2 The eigenvalue problem

In this section we closely follow the analysis derived by [23] to establish the needed relations (see also [24]). We consider the Dirac system

$$u_2^{\prime }\left(x\right)-r_1\left(x\right)u_1\left(x\right)=\lambda u_1\left(x\right),u_1^{\prime }\left(x\right)+r_2\left(x\right)u_2\left(x\right)=-\lambda u_2\left(x\right),x\in \left[-1,0\right)\cup \left(0,1\right],$$

(15)

$$U_1\left(\mathit{u}\right):=\text{sin}\alpha u_1\left(-1\right)+\text{cos}\alpha u_2\left(-1\right)=0,$$

(16)

$$U_2\left(\mathit{u}\right):=\text{sin}\beta u_1\left(1\right)+\text{cos}\beta u_2\left(1\right)=0,$$

(17)

and transmission conditions

$$U_3\left(\mathit{u}\right):=u_1\left(0^{-}\right)-\delta u_1\left(0^{+}\right)=0,$$

(18)

$$U_4\left(\mathit{u}\right):=u_2\left(0^{-}\right)-\delta u_2\left(0^{+}\right)=0,$$

(19)

where λ ∈ ℂ; the real valued function r₁(·) and r₂(·) are continuous in [−1, 0) and (0, 1], and have finite limits $r_1\left(0^{\pm }\right):=\underset{x\to 0^{\pm }}{\text{lim}}{r}_1\left(x\right),r_2\left(0^{\pm }\right):=\underset{x\to 0^{\pm }}{\text{lim}}{r}_2\left(x\right);\delta \in ℝ,\alpha ,\beta \in \left[0,\pi \right)$and δ ≠ 0.

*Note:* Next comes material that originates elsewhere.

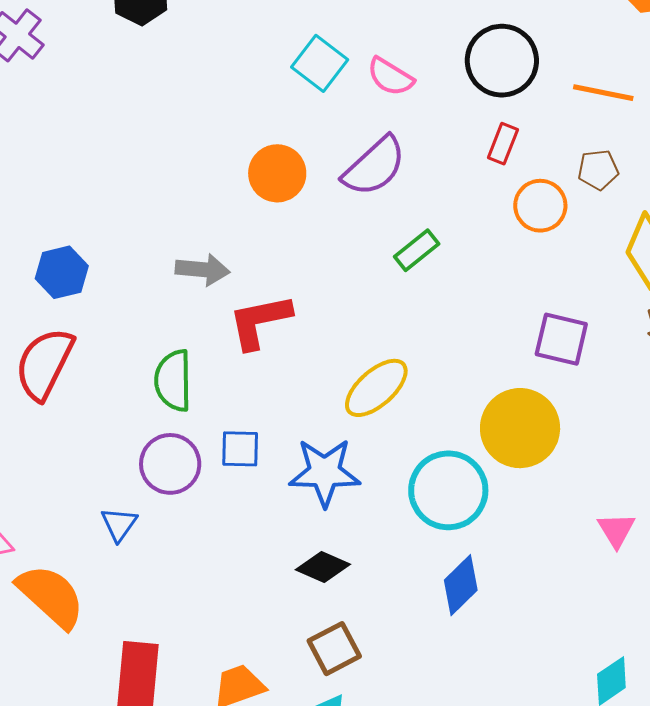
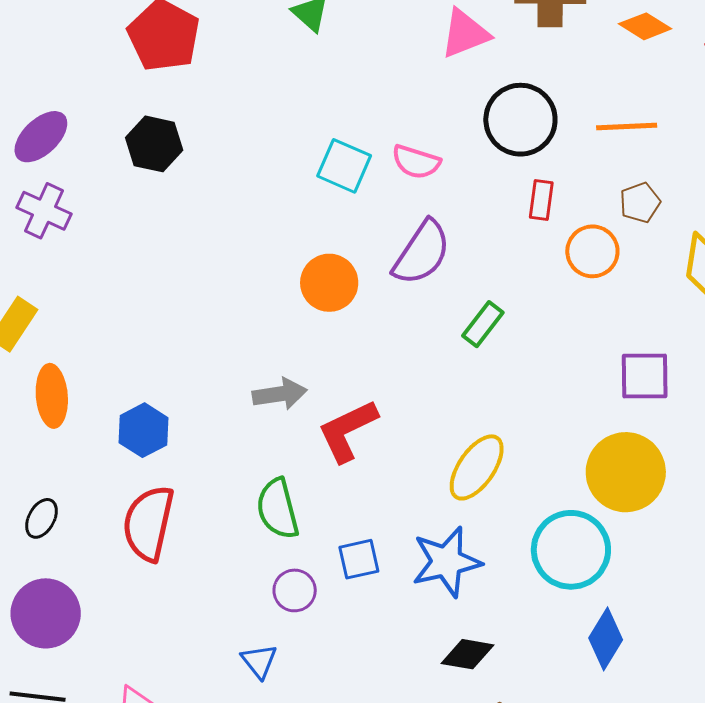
purple circle: (170, 464) -> (295, 590), size x0.7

Let H be the Hilbert space

$$\mathit{H}:=\left\{\mathit{u}\left(x\right)=\left(\begin{array}{c}\hfill u_1\left(x\right)\hfill \\ \hfill u_2\left(x\right)\hfill \end{array}\right),u_1\left(x\right),u_2\left(x\right)\in L^2\left(-1,0\right)\oplus L^2\left(0,1\right)\right\}.$$

(20)

The inner product of H is defined by

$${〈\mathit{u}\left(\cdot \right),\mathit{v}\left(\cdot \right)〉}_{\mathit{H}}:=\underset{-1}{\overset{0}{\int }}{\mathit{u}}^{\top }\left(x\right)\bar{\mathit{v}}\left(x\right)dx+{\delta }^2\underset{0}{\overset{1}{\int }}{\mathit{u}}^{\top }\left(x\right)\bar{\mathit{v}}\left(x\right)dx,$$

(21)

where ⊤ denotes the matrix transpose,

$$\mathit{u}\left(x\right)=\left(\begin{array}{c}\hfill u_1\left(x\right)\hfill \\ \hfill u_2\left(x\right)\hfill \end{array}\right),\mathit{v}\left(x\right)=\left(\begin{array}{c}\hfill v_1\left(x\right)\hfill \\ \hfill v_2\left(x\right)\hfill \end{array}\right)\in \mathit{H},u_i\left(\cdot \right),v_i\left(\cdot \right)\in L^2\left(-1,1\right),i=1,2.$$

Equation (15) can be written as

$$\ell \left(\mathit{u}\right):=A{\mathit{u}}^{\prime }\left(x\right)-P\left(x\right)\mathit{u}\left(x\right)=\lambda \mathit{u}\left(x\right),$$

(22)

where

$$A=\left(\begin{array}{cc}\hfill 0\hfill & \hfill 1\hfill \\ \hfill -1\hfill & \hfill 0\hfill \end{array}\right),P\left(x\right)=\left(\begin{array}{cc}\hfill r_1\left(x\right)\hfill & \hfill 0\hfill \\ \hfill 0\hfill & \hfill r_2\left(x\right)\hfill \end{array}\right),\mathit{u}\left(x\right)=\left(\begin{array}{c}\hfill u_1\left(x\right)\hfill \\ \hfill u_2\left(x\right)\hfill \end{array}\right).$$

(23)

For functions u(x), which defined on [−1, 0) ⋃ (0, 1] and has finite limit $u\left(\pm 0\right):=\underset{x\to \pm 0}{\text{lim}}u\left(x\right),$ by u₍₁₎(x) and u₍₂₎(x) we denote the functions

$$u_{\left(1\right)}\left(x\right)=\left\{\begin{array}{cc}\hfill u\left(x\right),\hfill & \hfill x\in \left[-1,0\right);\hfill \\ \hfill u\left(0^{-}\right),\hfill & \hfill x=0\hfill \end{array}\right.,u_{\left(2\right)}\left(x\right)=\left\{\begin{array}{cc}\hfill u\left(x\right),\hfill & \hfill x\in \left(0,1\right]\hfill \\ \hfill u\left(0^{+}\right),\hfill & \hfill x=0;\hfill \end{array}\right.$$

(24)

which are defined on Γ₁ := [−1, 0] and Γ₂ := 0[1] respectively.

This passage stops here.